— REQUIRED WORK —
Transcribe all of the data exactly. Omit the pictures.

— DATA FOR ANALYSIS —

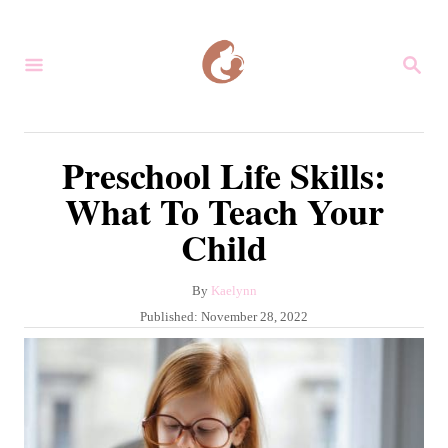
S
k
S
i
E
A
p
R
C
t
Preschool Life Skills:
H
o
What To Teach Your
C
Child
o
n
A
By
Kaelynn
t
u
P
Published:
November 28, 2022
e
t
o
h
s
n
o
t
r
t
e
d
o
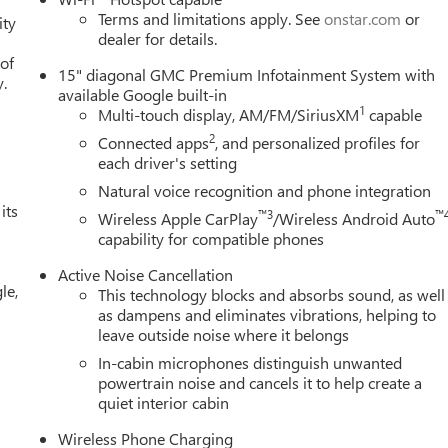
Terms and limitations apply. See
onstar.com
or
ity
dealer for details.
 of
15" diagonal GMC Premium Infotainment System with
y.
available Google built-in
1
Multi-touch display, AM/FM/SiriusXM
capable
2
Connected apps
, and personalized profiles for
each driver's setting
Natural voice recognition and phone integration
its
™3
™
Wireless Apple CarPlay
/Wireless Android Auto
capability for compatible phones
Active Noise Cancellation
le,
This technology blocks and absorbs sound, as well
as dampens and eliminates vibrations, helping to
leave outside noise where it belongs
In-cabin microphones distinguish unwanted
powertrain noise and cancels it to help create a
quiet interior cabin
Wireless Phone Charging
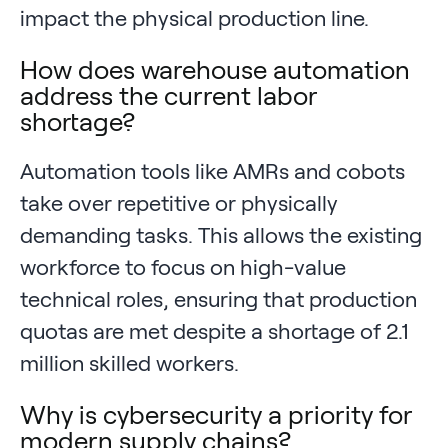
impact the physical production line.
How does warehouse automation
address the current labor
shortage?
Automation tools like AMRs and cobots
take over repetitive or physically
demanding tasks. This allows the existing
workforce to focus on high-value
technical roles, ensuring that production
quotas are met despite a shortage of 2.1
million skilled workers.
Why is cybersecurity a priority for
modern supply chains?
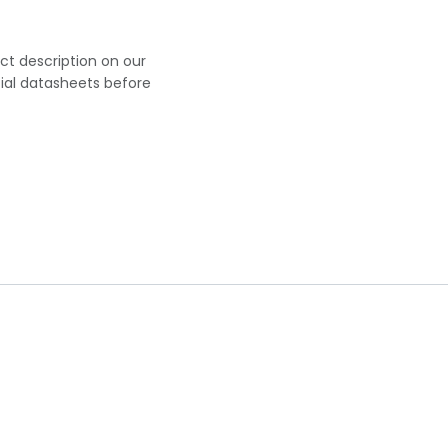
uct description on our
cial datasheets before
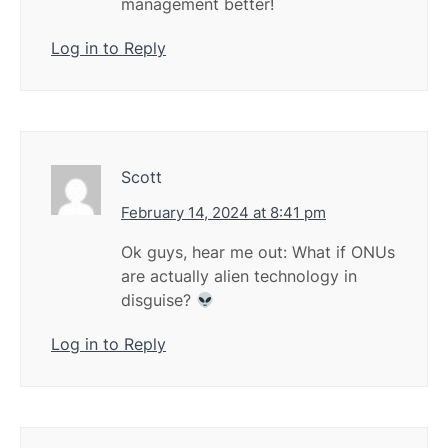
management better!
Log in to Reply
Scott
February 14, 2024 at 8:41 pm
Ok guys, hear me out: What if ONUs
are actually alien technology in
disguise?
Log in to Reply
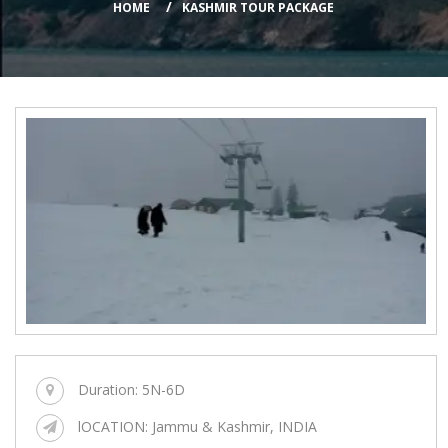
HOME
KASHMIR TOUR PACKAGE
Duration:
5N-6D
lOCATION:
Jammu & Kashmir, INDIA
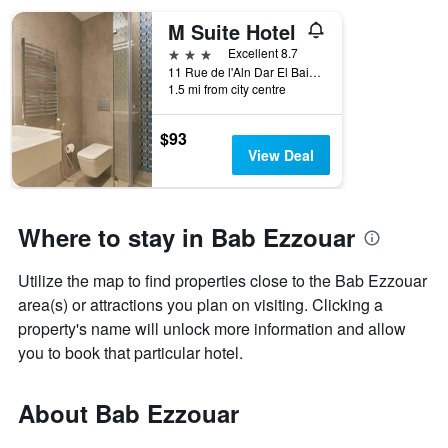
M Suite Hotel
3 stars
Excellent 8.7
11 Rue de l'Aln Dar El Baida, Bab Ezzouar, Algeria
1.5 mi from city centre
$93
View Deal
Where to stay in Bab Ezzouar
Utilize the map to find properties close to the Bab Ezzouar
area(s) or attractions you plan on visiting. Clicking a
property's name will unlock more information and allow
you to book that particular hotel.
About Bab Ezzouar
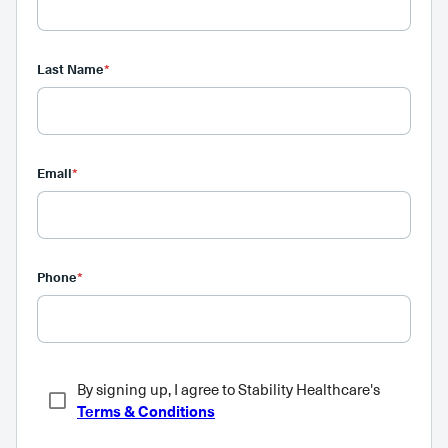
Last Name
*
Email
*
Phone
*
By signing up, I agree to Stability Healthcare's
Terms & Conditions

— RESULT —
S
k
S
i
E
A
p
R
C
t
Preschool Life Skills:
H
o
What To Teach Your
C
Child
o
n
A
By
Kaelynn
t
u
P
Published:
November 28, 2022
e
t
o
h
s
n
o
t
r
t
e
d
o
Terms and limitations apply. See
onstar.com
or
ity
dealer for details.
 of
15" diagonal GMC Premium Infotainment System with
y.
available Google built-in
1
Multi-touch display, AM/FM/SiriusXM
capable
2
Connected apps
, and personalized profiles for
each driver's setting
Natural voice recognition and phone integration
its
™3
™
Wireless Apple CarPlay
/Wireless Android Auto
capability for compatible phones
Active Noise Cancellation
le,
This technology blocks and absorbs sound, as well
as dampens and eliminates vibrations, helping to
leave outside noise where it belongs
In-cabin microphones distinguish unwanted
powertrain noise and cancels it to help create a
quiet interior cabin
Wireless Phone Charging
impact the physical production line.
How does warehouse automation
address the current labor
shortage?
Automation tools like AMRs and cobots
take over repetitive or physically
demanding tasks. This allows the existing
workforce to focus on high-value
technical roles, ensuring that production
quotas are met despite a shortage of 2.1
million skilled workers.
Why is cybersecurity a priority for
modern supply chains?
uct description on our
cial datasheets before
management better!
Log in to Reply
Scott
February 14, 2024 at 8:41 pm
Ok guys, hear me out: What if ONUs
are actually alien technology in
disguise?
Log in to Reply
HOME
KASHMIR TOUR PACKAGE
Duration:
5N-6D
lOCATION:
Jammu & Kashmir, INDIA
M Suite Hotel
3 stars
Excellent 8.7
11 Rue de l'Aln Dar El Baida, Bab Ezzouar, Algeria
1.5 mi from city centre
$93
View Deal
Where to stay in Bab Ezzouar
Utilize the map to find properties close to the Bab Ezzouar
area(s) or attractions you plan on visiting. Clicking a
property's name will unlock more information and allow
you to book that particular hotel.
About Bab Ezzouar
Last Name
*
Email
*
Phone
*
By signing up, I agree to Stability Healthcare's
Terms & Conditions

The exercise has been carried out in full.